We had our typical hardcore regulars on site this weekend, all of whom got to fly one rocket, if not more. Brent Bierstedt has been patiently awaiting the proper conditions to clear out his sparky motor inventory and had two perfect flights on Saturday. The first was a Loki J-396SF in his Patriot, and the second was a AMW K-1075SM in his Bullpup – both of which were beautifully finished military scale models. Matt Willis put up two projects successfully; his Punisher on a Aerotech J-540R and his Wild Child on an Aerotech H-165R. Robbie Kirk brought out his family and they launched a few rockets together as a unit. Alan Whitmore brought out his Astro Mollusk 7 and put that up on a research six grain I motor, stuffed with Thing propellant. Paul Kramer had a couple outstanding launches on Saturday – the first was his Energizer II on a cluster of 3xI-211s, 2xI-284s, and 2 J-350s, all Aerotech White Lightning motors. These seven motors were all ground started and put out a magnificent orange flame with some seriously dense white smoke. Paul’s second flight was with his HV Arcas on an Aerotech J-800T. Mike Nay flew one of his usual two stage rockets with an Aerotech I-500T in the booster and a CTI J-140WT in the sustainer. Ralph Reda, Allan Rose, Mark Peot and Ralph Malone all had successful flights as well.

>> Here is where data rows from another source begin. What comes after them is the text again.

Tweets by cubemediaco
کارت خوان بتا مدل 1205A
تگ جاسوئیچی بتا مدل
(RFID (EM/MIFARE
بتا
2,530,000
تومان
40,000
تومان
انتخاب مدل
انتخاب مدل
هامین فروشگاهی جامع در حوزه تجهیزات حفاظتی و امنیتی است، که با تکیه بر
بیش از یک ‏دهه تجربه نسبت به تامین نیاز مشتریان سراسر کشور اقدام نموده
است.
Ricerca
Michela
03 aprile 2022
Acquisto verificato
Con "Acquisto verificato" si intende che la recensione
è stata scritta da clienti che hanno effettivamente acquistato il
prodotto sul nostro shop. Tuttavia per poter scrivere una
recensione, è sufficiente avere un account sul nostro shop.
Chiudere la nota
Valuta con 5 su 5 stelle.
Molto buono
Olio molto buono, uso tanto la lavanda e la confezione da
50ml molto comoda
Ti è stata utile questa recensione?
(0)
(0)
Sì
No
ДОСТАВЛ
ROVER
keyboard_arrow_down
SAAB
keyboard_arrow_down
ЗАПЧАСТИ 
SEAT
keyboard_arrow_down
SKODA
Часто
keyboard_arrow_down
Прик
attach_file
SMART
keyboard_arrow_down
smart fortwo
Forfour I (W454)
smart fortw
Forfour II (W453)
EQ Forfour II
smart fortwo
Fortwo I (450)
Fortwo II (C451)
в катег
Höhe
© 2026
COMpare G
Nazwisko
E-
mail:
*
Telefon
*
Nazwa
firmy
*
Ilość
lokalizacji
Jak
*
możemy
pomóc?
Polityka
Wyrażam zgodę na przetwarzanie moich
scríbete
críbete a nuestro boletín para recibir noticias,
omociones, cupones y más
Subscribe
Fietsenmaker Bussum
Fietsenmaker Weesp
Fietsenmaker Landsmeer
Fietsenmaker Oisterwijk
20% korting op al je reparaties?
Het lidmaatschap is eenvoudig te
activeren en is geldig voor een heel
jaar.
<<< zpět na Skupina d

Sunday dawned beautifully and gave us a second opportunity to take advantage of the exceptional weather. Richard Powers and Ian Hartshorn kept the low power pads busy, both launching four or five rockets each. Jim Livingston brought out his Sea Hawk and put it up on a research two grain 76mm motor which he designated a K-700 (filled with his white smoke formula). Alan Whitmore flew a new rocket that he calls Five Point Five on a trimodal form of his reliable Black Velvet formula, this one in a five grain 54mm configuration which I’m going to guess came out to be something like a K-800 or K-900. He also flew his Red Flag of Mortal Peril on a four grain 38mm I motor with Thing propellant. Joe Hill and Jim Livingston did another project together; this time Joe brought out his 7.5″ rocket that he calls Short Spoon and Jim provided a three grain 76mm L-1200 that had Ferric Fudge propellant. Mike Nay put up a three stage rocket on Sunday with an Aerotech K-1100T in the booster, a CTI J-425BS in the second stage and a CTI J-357 in the third stage, just utterly impressive. Greg Hanson is a new Bayboro attendee and he flew a 5.5″ rocket that he calls Everest Test on a CTI L-1395BS for a perfect flight. John Allman joined us on Sunday and put up three or four rockets. Brent Bierstedt finished out the day with his 5.5″ Honest John which flew on an Aerotech K-540MS.
As always, I had an excellent time this weekend, and I hope everyone who came out did as well. We’ll be back out in Bayboro on the weekend of Dec. 18th. Come join us if you can!